After the earthquakes the region was able to temporarily overcome two of the major roadblocks to new residential construction: planning laws and infrastructure financing.
Planning laws were partly suspended and council debt limits, which are a roadblock to investing in the infrastructure required for new housing, were lifted with support from central government.
It helped that two councils on the fringe of Christchurch city – Waimakariri and Selwyn – already had long-term plans in place to accommodate new developments. These were brought forward and the house building began.
The results are clear from building consents data. The Canterbury region left other parts of the country for dead, even when replacement homes for the quakes are taken into account.
Sufficient supply of new housing balanced supply and demand and, just as importantly, managed expectations.
With steady prices there is less of the fevered ‘FOMO-buying’ from first home buyers and rent-seeking from investors who expect prices to keep going up.
Eric Crampton, chief economist at The New Zealand Initiative, says the post-earthquake experience of Christchurch and surrounding areas is a lesson for the country as a whole.
Crampton advocates for supply-side solutions to the housing crisis, equating demand-side responses such as a capital gains tax and more financial support for first home buyers as tinkering at best and adding fuel to the fire at worst.
“It [housing] is a horrible mess. It all comes down to supply, which comes down to incentives. It has been fantastic seeing what Christchurch has been able to do, particularly because high housing costs have been accepted as a kind of fact of nature in New Zealand, that there is nothing that can be done about it,” he said.
Crampton does not foresee an end to house price inflation until there is enough supply and, just as importantly, credible expectations of enough supply.
“Once you get to an expectation that more supply will be able to come to market and if that expectation is well grounded, then prices shouldn’t go up, because they shouldn’t be able to outpace the cost of just putting a new sub-division on a paddock.”
While residential construction has been ramping up in recent years, especially new apartments and townhouses, Crampton says it is not enough to meet demand.
“We are having a lot more building but it is running up against capacity constraints in the sector. They can’t gear up more than they currently have. They don’t have the crews to do it, they are even hitting constraints now in timber trusses and frames.”

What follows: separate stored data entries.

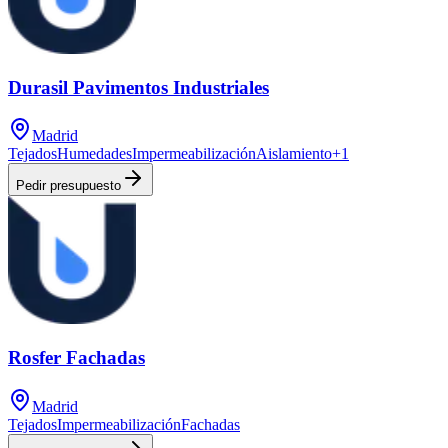
Durasil Pavimentos Industriales
Madrid
Tejados
Humedades
Impermeabilización
Aislamiento
+
1
Pedir presupuesto
Rosfer Fachadas
Madrid
Tejados
Impermeabilización
Fachadas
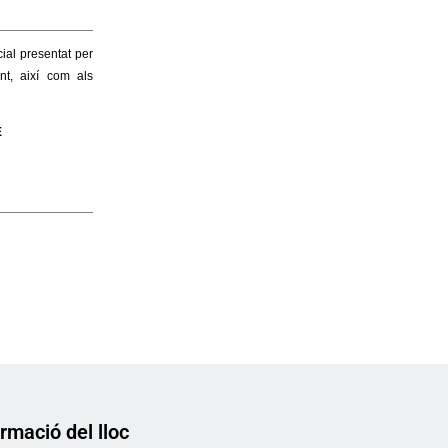
rmació del lloc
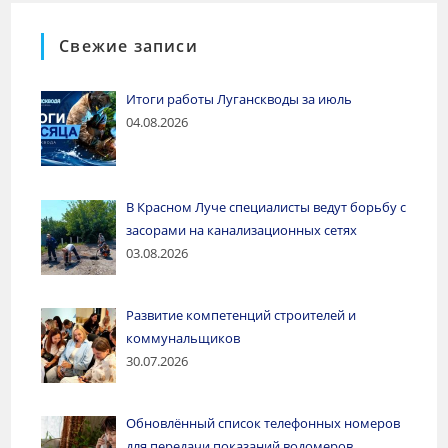
Свежие записи
Итоги работы Луганскводы за июль
04.08.2026
В Красном Луче специалисты ведут борьбу с
засорами на канализационных сетях
03.08.2026
Развитие компетенций строителей и
коммунальщиков
30.07.2026
Обновлённый список телефонных номеров
для передачи показаний водомеров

As it stands, councils have little incentive to fund the necessary infrastructure for new housing developments. Many do not have the ability to borrow given current debt limits. The alternative of increasing rates on existing home owners to fund new construction is never going to be popular.

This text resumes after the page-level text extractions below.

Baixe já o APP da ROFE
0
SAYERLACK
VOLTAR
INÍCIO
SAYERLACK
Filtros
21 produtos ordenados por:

Changes to enable more intensive development in existing areas are also generally met with vehement opposition by existing residents.
One solution proposed by the NZ Initiative is for central government to direct all the GST collected from new construction to the council where the building took place.

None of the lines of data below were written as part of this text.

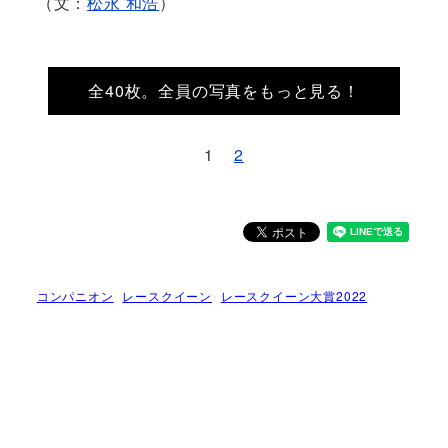
（文：
松永 和浩
）
全40枚。全員の写真をもっと見る！
1
2
コンパニオン
レースクイーン
レースクイーン大賞2022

That would give councils more incentives to allow building and provide some finance to help pay for new infrastructure. In places where intensification is taking place, councils can at least invest in amenities that might make development more palatable for existing residents.
Crampton does not seem especially hopeful the changes he says are required will happen in the near future, citing the loss of Phil Twyford from the housing portfolio as a blow to the cause of supply-side solutions.
“Twyford deeply understood the problems in land markets and the need to get towards competitive land markets and competitive land supply. He wasn’t able to achieve that in the time he had, and he had some difficult issues with the bureaucracy and other parts of the system. There isn’t that same impetus now.
“If the government is serious about housing affordability and the Built Environments Act dealing to that problem, they will have it as one of the guiding principles… that housing in New Zealand should be affordable.